あの事件の時、アルが王子様だと聞いてびっくりした。しかも王子様姿のアルは光り輝く金髪に、深い青の瞳をしていて、そのうえ王子の正装をしている。王子姿のアルはものすごく美形で、本に出てくる本物の王子様そのものだった。
王子様どころか、普通の男性にすら免疫のない私が対応できるはずもなく、恥ずかしさに顔も見られない状態だ。
「なにかお前、王城でオレに会うといつもおかしいな。やっぱりこの姿が違和感でもあるのか?中身は同じだぞ」
そういって、私の目を無理やり自分に向けるようにする。無理無理!!近い!!すると突然アルが私の両頬を両手でつかむと、無理やり私の顔を自分の顔に向けて固定させた。
「お前はこの前からそうやって逃げるばかりだ。もういい加減オレも実力行使に出させてもらう」
「ちょっと!!やめてってば!!」
私は必死に抵抗するも、アルに抑えられた顔は微動だにしない。なけなしの抵抗を試みて、目を塞いだ。これだとアルの顔は見えない。
「目を開けろ。セシリア・・・」
「やだ・・・絶対やだ・・・・!」
アルの怒っているような声が聞こえるが、無視して瞼に力を込める。
「目を開けろ!サクラ!」
何度言われても絶対に開けないもんね。
「やだったら・・・やだ!!」
しばらくそんな言い合いが続いた後で、突然アルが無言になった。もしや、ものすごく怒ってしまったのではと気が気ではなくなったが、いま目を開けるとどう考えても至近距離に、アルの顔があるに違いない。そんな衝撃にこの私が耐えられるわけがない!!
そんな事を考えていると、突然唇に柔らかいものが触れた。最初はあまりにも突然で何だかわからなかったけれど、そういえばこの感触には覚えがある。

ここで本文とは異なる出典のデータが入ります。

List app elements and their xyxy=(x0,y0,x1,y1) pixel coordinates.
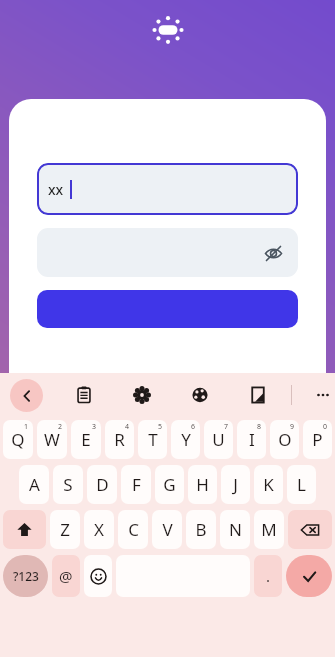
staticText: 0 xyxy=(323,422,328,432)
button[interactable]: Y xyxy=(171,420,200,459)
button[interactable]: P xyxy=(303,420,332,459)
button[interactable]: L xyxy=(287,465,316,504)
button[interactable]: U xyxy=(204,420,233,459)
button[interactable]: S xyxy=(53,465,83,504)
staticText: . xyxy=(266,566,271,586)
staticText: C xyxy=(128,518,139,541)
staticText: B xyxy=(195,518,207,541)
staticText: Q xyxy=(11,428,25,451)
staticText: X xyxy=(94,518,104,541)
staticText: N xyxy=(229,518,242,541)
button[interactable]: N xyxy=(220,510,250,549)
button[interactable]: H xyxy=(188,465,217,504)
staticText: O xyxy=(278,428,292,451)
button[interactable]: @ xyxy=(52,555,80,597)
button[interactable]: Show password xyxy=(37,228,298,277)
staticText: 6 xyxy=(191,422,196,432)
button[interactable]: E xyxy=(71,420,101,459)
staticText: G xyxy=(163,473,176,496)
button[interactable]: Z xyxy=(50,510,80,549)
staticText: @ xyxy=(59,566,73,586)
button[interactable]: Resize keyboard xyxy=(243,380,273,410)
button[interactable]: Back xyxy=(10,379,43,412)
button[interactable]: Enter xyxy=(286,555,332,597)
staticText: 4 xyxy=(125,422,130,432)
staticText: 3 xyxy=(92,422,97,432)
button[interactable]: B xyxy=(186,510,216,549)
staticText: S xyxy=(63,473,73,496)
staticText: L xyxy=(297,473,306,496)
staticText: I xyxy=(249,428,255,451)
button[interactable]: X xyxy=(84,510,114,549)
staticText: 1 xyxy=(24,422,29,432)
staticText: H xyxy=(196,473,209,496)
button[interactable]: Q xyxy=(3,420,33,459)
button[interactable]: F xyxy=(121,465,151,504)
button[interactable]: Show password xyxy=(256,236,290,270)
button[interactable]: R xyxy=(105,420,134,459)
staticText: P xyxy=(312,428,323,451)
staticText: E xyxy=(81,428,91,451)
staticText: U xyxy=(212,428,225,451)
button[interactable]: . xyxy=(254,555,282,597)
button[interactable]: C xyxy=(118,510,148,549)
staticText: ?123 xyxy=(13,568,39,584)
staticText: D xyxy=(96,473,109,496)
staticText: 5 xyxy=(158,422,163,432)
button[interactable]: xx xyxy=(37,163,298,215)
button[interactable]: Shift xyxy=(3,510,46,549)
staticText: 7 xyxy=(224,422,229,432)
button[interactable]: T xyxy=(138,420,167,459)
button[interactable]: Theme xyxy=(185,380,215,410)
staticText: R xyxy=(114,428,125,451)
button[interactable]: V xyxy=(152,510,182,549)
staticText: 9 xyxy=(290,422,295,432)
staticText: xx xyxy=(48,180,64,199)
staticText: V xyxy=(162,518,173,541)
button[interactable]: M xyxy=(254,510,284,549)
button[interactable]: More options xyxy=(310,380,335,410)
button[interactable]: Clipboard xyxy=(69,380,99,410)
button[interactable]: ?123 xyxy=(3,555,48,597)
staticText: F xyxy=(132,473,141,496)
button[interactable]: Backspace xyxy=(288,510,332,549)
staticText: A xyxy=(29,473,40,496)
staticText: K xyxy=(263,473,274,496)
staticText: W xyxy=(44,428,60,451)
staticText: M xyxy=(261,518,277,541)
staticText: 2 xyxy=(58,422,63,432)
button[interactable]: A xyxy=(19,465,49,504)
button[interactable]: I xyxy=(237,420,266,459)
staticText: Z xyxy=(60,518,70,541)
staticText: 8 xyxy=(257,422,262,432)
button[interactable]: Emoji xyxy=(84,555,112,597)
staticText: J xyxy=(233,473,238,496)
button[interactable]: K xyxy=(254,465,283,504)
button[interactable]: D xyxy=(87,465,117,504)
button[interactable]: G xyxy=(155,465,184,504)
button[interactable]: Settings xyxy=(127,380,157,410)
button[interactable]: W xyxy=(37,420,67,459)
staticText: T xyxy=(148,428,158,451)
button[interactable]: Submit xyxy=(37,290,298,328)
button[interactable]: J xyxy=(221,465,250,504)
button[interactable]: O xyxy=(270,420,299,459)
staticText: Y xyxy=(181,428,191,451)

アルがセイアレスとの戦いで瀕死の重傷を負った時、私の膝に頭を置いたアルが最後にキスをしてほしいと言った時の感触だ。あの時のキスは涙と血の味がして、だんだん弱っていくアルを見てもう死んでしまうのではないかと恐怖した。あの時の感触・・・。
「んっ・・・・」
「んんっ・・・・」
何度も唇を離してはまた近づける。私はキスの海に溺れそうになる。頭の中がボーっとして何も考えられたくなる。何回キスを繰り返したのだろうか・・・。暫くすると、アルがキスをやめたと思ったら、額を私の額にくっつけた。さすがにびっくりして目を開けると、すぐ目の前にアルの目が見えた。
「オレを避けないでくれ、サクラ・・・。そうでなくてもオレはユーリスと違ってお前といつも一緒にいられる訳じゃない。せっかく会える貴重な時間なのに、避けられるとどうしていいかわからなくなる」
その顔がものすごく真剣で、文句を言おうと思っていた気持ちも萎えてしまう。私は正直な気持ちを伝えることにした。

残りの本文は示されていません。